HCI License Types Explained: USB Key vs Virtual Key
  

George Fady Lv1Posted 2026-May-29 09:05

Last edited by George Fady 2026-May-29 09:23.

Last edited by George Fady 2026-May-29 09:23.

One of the most common questions from new HCI engineers is about licensing — specifically the difference between the USB Key and Virtual Key, when each is used, and what happens when a USB Key is removed or broken. Here is a complete breakdown based on the official HCI 6.9.1 training material.

1. License Editions
Sangfor HCI comes in two main editions:
[td]
Feature
Standard Edition
Enterprise Edition
How to Obtain
By Default (free)
Purchase from Sangfor
Number of Nodes
3 nodes max
Depends on CPU sockets purchased
Running VMs
No limit
No limit
Max CPU Cores per VM
4 cores
No limit
Memory per VM
8 GB max
No limit (up to physical node RAM)
Virtual Switches
2
No limit
Virtual Routers
1
No limit
2. Advanced Add-On Licenses
Beyond the base edition, you can activate advanced features with separate licenses:
  • CDP — Continuous Data Protection backup per VM
  • aHM — Heterogeneous Virtualization Management (manages VMware vCenter inside HCI)
  • aSC — Stretched Cluster (disaster recovery across sites)
  • aGPU — GPU management (pass-through GPU to VMs)
  • aSEC — Deploy Sangfor EDR/endpoint security inside HCI
  • aSI — Security integration (Cyber Command, Endpoint Secure, KubeManager)



3. USB Key Licensing
For HCI versions that use USB Key licensing:
  • New installations and factory resets include a 60-day trial period.
  • Red USB Key = POC/demo customers. Gold USB Key = production/purchased.
  • If the USB Key is removed, the license remains valid for 30 days — but you cannot power on new VMs after that.
  • Running VMs are NOT affected when the key is removed.
  • The same USB Key can only be used in up to 3 different clusters. The 4th cluster will not activate.
  • In the same cluster, you can update the license unlimited times.

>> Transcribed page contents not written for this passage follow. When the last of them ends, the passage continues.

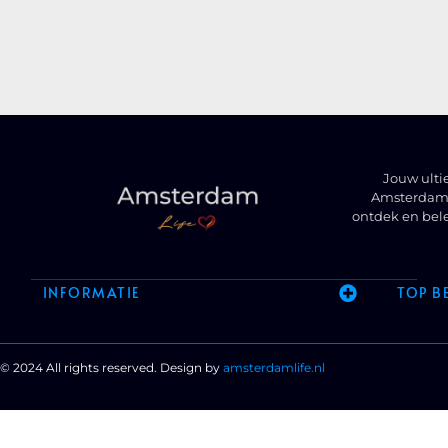
Jouw ulti
Amsterdam t
ontdek en bel
INFORMATIE
TOP B
© 2024 All rights reserved. Design by
amsterdamlife.nl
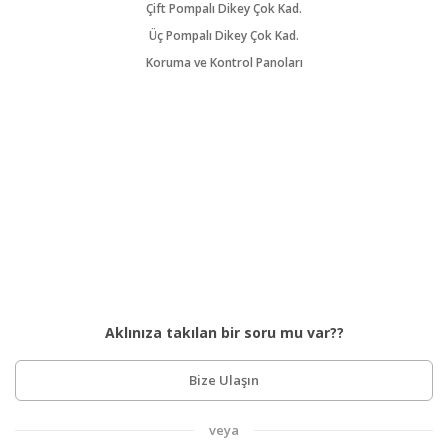
Çift Pompalı Dikey Çok Kad.
Üç Pompalı Dikey Çok Kad.
Koruma ve Kontrol Panoları
Aklınıza takılan bir soru mu var??
Bize Ulaşın
veya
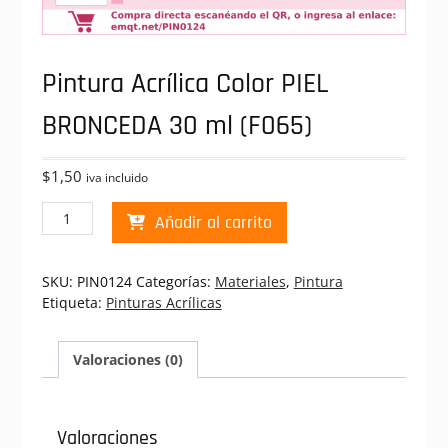
Pintura Acrílica Color PIEL
BRONCEDA 30 ml (F065)
$
1,50
iva incluido
Pintura
Añadir al carrito
Acrílica
Color
PIEL
SKU:
PIN0124
Categorías:
Materiales
,
Pintura
BRONCEDA
Etiqueta:
Pinturas Acrílicas
30
ml
(F065)
Valoraciones (0)
cantidad
Valoraciones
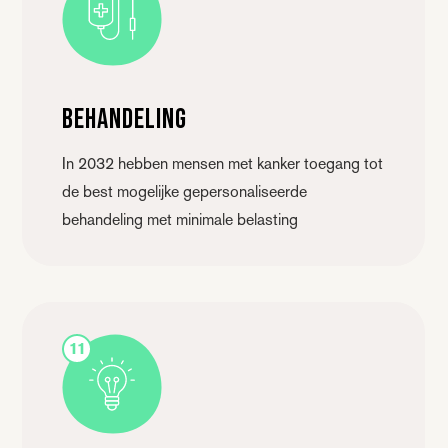
Behandeling
In 2032 hebben mensen met kanker toegang tot
de best mogelijke gepersonaliseerde
behandeling met minimale belasting
11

⚠ NOTE: If you plug the USB Key back in after removing it, the 30-day countdown does NOT reset immediately. The countdown resets only after the key has been continuously inserted for 60 days.
4. USB Key Validity Countdown Example
Here is a practical example to understand the countdown logic:
  • USB Key removed → 30 days remaining.
  • Key is away for 10 days → 20 days left.
  • Key reinserted for 50 days → counter is at 20 days remaining still.
  • Key removed again → only 20 days valid, not 30.



The countdown only resets to 30 days after the key stays inserted continuously for 60 days.
5. Virtual Key Licensing (HCI 6.1.0+)
Starting from HCI 6.1.0, Sangfor introduced Virtual Key licensing as an alternative to the physical USB Key:
  • Licensing is based on the device hardware fingerprint instead of the USB Key ID.
  • A fingerprint node is designated (shown with a key symbol in the console).
  • If the fingerprint node is removed from the cluster, you must re-apply for a new license file with the updated device information.
  • Starting from HCI 6.8.0, the structure changed: at least 2 nodes' device info is required when generating the .lic file.
  • For new HCI 6.8.0 deployments: add the node to the cluster first, then license.
  • For clusters upgraded from older versions: re-licensing is required.